WORK REQUEST:
Of the lines listed below, return exactly those that run from the line containing "has width=900, height=2576." through the line containing "Task: Click on the Klemsan", both included.

PROVIDED ENTRIES:
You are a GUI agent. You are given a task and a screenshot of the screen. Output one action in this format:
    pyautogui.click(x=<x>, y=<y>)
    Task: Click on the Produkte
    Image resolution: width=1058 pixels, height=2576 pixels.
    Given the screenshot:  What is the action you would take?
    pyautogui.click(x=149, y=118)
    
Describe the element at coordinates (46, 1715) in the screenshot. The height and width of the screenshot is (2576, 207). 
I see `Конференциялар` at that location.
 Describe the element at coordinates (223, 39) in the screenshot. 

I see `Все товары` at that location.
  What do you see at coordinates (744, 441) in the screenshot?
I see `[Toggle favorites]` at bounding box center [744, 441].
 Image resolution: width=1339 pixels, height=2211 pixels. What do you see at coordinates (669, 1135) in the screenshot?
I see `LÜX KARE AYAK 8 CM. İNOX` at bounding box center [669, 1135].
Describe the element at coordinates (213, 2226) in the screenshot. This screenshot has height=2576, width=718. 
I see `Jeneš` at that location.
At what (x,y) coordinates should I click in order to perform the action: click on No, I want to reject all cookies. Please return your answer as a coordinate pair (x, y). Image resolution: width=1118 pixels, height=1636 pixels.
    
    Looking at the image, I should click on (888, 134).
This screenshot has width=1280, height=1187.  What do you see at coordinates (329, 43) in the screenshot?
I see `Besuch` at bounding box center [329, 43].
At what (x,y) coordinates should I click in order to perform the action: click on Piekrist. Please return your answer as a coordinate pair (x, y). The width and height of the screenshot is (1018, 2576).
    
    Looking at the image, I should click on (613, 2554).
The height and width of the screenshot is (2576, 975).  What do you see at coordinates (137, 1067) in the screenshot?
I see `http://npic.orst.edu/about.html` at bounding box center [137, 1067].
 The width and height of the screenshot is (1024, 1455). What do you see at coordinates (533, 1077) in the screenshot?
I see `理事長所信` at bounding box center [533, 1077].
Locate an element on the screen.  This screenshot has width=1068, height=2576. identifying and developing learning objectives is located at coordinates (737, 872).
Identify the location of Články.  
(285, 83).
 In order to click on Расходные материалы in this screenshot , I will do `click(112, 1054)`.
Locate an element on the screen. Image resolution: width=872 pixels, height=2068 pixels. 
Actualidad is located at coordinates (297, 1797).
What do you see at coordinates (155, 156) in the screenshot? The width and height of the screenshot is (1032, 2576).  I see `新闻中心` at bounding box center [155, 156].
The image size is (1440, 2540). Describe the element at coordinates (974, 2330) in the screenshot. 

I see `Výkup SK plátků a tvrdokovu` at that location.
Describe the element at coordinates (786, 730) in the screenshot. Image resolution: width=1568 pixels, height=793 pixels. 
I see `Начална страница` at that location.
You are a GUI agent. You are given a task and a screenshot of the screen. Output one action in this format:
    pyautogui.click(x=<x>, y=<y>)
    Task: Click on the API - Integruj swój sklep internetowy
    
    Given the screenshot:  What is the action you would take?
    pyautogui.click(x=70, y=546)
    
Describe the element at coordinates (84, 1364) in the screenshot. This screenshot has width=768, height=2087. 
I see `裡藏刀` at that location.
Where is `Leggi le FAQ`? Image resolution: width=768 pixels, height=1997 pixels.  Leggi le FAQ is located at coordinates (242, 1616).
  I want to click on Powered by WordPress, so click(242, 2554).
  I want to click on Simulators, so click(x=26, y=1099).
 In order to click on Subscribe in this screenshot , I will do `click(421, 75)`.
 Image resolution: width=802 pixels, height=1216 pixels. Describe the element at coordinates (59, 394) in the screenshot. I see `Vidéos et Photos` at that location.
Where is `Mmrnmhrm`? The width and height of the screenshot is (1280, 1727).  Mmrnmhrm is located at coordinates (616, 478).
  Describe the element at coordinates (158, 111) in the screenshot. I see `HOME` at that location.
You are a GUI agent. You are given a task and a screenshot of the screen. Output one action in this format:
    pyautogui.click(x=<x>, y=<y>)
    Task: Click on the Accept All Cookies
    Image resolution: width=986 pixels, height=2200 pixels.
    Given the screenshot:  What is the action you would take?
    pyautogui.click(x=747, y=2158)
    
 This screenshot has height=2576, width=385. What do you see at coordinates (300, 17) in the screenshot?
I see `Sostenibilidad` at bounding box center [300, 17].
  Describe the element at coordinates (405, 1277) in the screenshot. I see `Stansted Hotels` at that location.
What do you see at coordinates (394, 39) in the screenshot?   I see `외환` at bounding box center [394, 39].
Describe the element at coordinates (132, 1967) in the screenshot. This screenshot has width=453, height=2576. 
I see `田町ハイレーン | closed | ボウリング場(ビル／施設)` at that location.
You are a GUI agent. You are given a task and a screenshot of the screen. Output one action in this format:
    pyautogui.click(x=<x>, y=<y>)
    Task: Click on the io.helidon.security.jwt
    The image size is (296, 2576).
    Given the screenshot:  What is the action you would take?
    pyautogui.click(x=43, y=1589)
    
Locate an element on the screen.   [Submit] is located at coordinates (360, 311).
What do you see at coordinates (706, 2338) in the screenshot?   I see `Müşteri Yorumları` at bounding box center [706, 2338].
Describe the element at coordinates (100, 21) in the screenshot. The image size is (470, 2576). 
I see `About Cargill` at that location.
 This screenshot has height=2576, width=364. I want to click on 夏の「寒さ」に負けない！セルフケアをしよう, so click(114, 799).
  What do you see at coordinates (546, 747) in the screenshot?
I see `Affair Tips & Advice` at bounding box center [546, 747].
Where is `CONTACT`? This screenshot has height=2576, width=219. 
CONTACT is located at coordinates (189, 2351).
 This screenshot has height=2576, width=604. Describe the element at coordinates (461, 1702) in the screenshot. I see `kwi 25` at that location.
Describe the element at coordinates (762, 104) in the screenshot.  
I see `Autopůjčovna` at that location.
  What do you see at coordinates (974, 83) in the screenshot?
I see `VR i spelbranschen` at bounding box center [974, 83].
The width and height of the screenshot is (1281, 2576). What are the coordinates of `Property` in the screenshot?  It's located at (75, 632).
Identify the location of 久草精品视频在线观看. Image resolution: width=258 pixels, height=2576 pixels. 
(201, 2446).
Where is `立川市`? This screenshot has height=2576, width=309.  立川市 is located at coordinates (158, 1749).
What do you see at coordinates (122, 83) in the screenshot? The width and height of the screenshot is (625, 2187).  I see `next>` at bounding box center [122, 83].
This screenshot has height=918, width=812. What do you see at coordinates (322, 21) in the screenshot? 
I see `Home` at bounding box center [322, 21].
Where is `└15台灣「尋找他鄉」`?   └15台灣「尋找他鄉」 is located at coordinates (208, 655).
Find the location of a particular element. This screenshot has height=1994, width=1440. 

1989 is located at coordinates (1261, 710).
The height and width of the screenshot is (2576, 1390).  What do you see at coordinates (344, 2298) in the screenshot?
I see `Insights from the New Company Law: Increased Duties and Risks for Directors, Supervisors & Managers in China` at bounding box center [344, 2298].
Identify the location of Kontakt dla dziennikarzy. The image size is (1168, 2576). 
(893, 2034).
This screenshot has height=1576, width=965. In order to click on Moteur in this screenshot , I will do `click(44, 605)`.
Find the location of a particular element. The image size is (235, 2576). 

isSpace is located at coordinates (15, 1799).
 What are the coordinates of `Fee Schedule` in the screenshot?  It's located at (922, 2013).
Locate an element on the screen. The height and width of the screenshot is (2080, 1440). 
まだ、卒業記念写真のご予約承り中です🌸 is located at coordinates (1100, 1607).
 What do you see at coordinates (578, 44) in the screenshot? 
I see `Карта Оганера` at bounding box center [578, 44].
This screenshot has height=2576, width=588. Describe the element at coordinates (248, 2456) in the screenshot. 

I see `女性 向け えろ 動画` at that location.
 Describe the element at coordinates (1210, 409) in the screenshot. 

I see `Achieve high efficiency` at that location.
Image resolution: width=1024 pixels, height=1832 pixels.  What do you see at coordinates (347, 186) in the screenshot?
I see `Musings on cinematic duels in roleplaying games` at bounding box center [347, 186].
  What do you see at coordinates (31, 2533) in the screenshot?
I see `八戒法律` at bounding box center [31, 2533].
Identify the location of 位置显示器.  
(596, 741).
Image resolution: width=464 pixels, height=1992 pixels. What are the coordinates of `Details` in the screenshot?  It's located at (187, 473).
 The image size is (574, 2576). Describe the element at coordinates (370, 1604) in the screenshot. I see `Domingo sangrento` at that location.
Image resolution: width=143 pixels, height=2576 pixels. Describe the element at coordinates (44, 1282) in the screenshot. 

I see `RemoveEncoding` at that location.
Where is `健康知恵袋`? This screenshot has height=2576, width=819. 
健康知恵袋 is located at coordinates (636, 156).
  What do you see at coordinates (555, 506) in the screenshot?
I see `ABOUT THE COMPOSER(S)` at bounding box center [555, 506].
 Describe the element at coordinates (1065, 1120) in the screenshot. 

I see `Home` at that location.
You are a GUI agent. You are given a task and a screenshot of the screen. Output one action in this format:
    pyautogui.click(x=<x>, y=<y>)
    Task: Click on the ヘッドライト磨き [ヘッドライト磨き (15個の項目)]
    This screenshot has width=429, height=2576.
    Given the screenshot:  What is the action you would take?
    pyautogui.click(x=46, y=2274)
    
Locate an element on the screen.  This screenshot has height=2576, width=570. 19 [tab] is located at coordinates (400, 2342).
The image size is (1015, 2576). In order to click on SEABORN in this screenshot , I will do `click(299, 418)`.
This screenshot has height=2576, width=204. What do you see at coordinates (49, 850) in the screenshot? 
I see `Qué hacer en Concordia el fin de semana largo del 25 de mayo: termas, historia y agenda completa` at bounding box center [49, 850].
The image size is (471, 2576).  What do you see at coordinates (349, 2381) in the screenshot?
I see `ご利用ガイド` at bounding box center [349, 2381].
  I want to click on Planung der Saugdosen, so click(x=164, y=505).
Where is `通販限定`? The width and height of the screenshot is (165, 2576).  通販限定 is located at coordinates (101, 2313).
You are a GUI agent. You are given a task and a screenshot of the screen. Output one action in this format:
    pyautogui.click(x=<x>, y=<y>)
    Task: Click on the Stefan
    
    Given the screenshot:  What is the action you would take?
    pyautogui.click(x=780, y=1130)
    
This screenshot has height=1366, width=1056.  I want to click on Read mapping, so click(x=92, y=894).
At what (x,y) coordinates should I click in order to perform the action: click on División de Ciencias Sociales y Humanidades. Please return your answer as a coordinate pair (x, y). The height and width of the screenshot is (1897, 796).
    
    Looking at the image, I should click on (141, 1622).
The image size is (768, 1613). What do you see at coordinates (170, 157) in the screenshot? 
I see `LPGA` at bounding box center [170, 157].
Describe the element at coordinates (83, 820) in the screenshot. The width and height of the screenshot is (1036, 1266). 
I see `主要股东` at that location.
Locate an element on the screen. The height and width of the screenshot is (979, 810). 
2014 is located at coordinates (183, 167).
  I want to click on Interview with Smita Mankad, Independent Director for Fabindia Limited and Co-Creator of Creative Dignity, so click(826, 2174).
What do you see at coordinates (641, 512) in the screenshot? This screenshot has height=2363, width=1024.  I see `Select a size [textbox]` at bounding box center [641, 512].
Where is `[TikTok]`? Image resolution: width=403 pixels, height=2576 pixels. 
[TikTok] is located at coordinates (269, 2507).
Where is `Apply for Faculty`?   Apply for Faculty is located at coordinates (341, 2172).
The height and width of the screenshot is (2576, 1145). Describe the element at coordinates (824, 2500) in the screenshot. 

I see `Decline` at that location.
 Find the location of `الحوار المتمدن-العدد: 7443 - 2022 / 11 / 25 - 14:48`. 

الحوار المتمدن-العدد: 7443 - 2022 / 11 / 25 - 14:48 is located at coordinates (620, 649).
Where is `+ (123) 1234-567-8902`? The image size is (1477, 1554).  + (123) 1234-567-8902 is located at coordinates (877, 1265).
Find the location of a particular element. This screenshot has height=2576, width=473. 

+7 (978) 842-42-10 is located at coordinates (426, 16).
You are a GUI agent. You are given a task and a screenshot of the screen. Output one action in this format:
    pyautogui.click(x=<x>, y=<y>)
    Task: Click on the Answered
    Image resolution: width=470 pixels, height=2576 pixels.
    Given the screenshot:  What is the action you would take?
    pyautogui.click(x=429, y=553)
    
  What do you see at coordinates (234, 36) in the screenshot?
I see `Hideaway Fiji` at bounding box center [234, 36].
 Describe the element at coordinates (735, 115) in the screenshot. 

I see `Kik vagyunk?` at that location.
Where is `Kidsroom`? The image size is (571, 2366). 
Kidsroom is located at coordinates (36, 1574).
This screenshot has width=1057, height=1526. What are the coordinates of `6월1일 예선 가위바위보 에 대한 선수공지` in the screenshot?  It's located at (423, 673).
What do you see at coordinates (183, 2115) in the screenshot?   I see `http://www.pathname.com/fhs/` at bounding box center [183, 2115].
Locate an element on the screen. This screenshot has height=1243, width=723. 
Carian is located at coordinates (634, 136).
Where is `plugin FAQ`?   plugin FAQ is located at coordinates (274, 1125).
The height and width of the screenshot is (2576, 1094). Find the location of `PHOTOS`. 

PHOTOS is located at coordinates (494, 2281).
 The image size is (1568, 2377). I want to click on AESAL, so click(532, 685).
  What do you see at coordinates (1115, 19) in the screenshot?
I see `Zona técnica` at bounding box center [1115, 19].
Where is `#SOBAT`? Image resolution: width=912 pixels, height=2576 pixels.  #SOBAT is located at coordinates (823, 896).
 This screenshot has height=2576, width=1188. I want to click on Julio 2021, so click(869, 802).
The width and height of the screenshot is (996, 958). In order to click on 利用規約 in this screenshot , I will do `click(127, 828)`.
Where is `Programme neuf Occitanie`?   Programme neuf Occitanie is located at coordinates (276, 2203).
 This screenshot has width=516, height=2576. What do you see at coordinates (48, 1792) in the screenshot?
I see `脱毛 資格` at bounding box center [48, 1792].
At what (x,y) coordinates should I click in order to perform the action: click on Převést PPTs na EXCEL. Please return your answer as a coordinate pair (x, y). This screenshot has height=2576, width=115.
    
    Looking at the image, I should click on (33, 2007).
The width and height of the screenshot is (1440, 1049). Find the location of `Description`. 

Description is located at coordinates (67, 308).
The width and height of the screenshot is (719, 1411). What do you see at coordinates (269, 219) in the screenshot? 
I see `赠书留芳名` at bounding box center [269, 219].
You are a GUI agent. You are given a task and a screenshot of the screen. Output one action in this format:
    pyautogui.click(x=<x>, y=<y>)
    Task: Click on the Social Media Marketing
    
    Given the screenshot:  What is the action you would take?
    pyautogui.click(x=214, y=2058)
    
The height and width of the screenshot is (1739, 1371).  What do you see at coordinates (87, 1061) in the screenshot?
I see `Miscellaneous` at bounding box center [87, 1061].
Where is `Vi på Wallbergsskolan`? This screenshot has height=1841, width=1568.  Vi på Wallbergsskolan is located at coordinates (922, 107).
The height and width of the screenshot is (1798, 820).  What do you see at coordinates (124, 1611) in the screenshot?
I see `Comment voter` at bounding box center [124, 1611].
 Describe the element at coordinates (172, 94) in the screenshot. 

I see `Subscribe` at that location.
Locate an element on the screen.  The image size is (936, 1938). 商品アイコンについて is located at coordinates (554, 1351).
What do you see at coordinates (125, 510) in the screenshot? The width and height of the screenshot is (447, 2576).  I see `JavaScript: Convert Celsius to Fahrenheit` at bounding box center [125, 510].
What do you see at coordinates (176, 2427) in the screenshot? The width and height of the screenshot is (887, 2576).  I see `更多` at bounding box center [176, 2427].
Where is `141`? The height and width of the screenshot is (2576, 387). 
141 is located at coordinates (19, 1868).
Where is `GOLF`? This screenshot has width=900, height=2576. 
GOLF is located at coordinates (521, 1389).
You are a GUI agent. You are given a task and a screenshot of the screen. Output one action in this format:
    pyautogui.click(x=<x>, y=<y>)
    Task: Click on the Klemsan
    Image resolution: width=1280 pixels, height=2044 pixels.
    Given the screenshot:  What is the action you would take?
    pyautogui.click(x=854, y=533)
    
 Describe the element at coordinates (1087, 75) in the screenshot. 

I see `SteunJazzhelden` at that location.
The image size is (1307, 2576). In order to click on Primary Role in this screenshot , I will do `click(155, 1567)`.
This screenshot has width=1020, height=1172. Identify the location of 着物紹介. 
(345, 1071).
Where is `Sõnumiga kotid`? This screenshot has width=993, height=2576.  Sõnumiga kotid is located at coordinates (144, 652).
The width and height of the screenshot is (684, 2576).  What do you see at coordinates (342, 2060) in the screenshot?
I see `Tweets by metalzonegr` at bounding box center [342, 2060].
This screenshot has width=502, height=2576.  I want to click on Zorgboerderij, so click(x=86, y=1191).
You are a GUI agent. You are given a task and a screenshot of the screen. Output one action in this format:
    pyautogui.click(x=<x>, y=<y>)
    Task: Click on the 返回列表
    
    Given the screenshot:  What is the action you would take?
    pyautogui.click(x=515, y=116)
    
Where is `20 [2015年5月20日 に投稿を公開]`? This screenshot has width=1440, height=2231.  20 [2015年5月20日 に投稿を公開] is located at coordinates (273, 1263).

YOUR SOLUTION:
Where is `GOLF`? This screenshot has width=900, height=2576. 
GOLF is located at coordinates (521, 1389).
You are a GUI agent. You are given a task and a screenshot of the screen. Output one action in this format:
    pyautogui.click(x=<x>, y=<y>)
    Task: Click on the Klemsan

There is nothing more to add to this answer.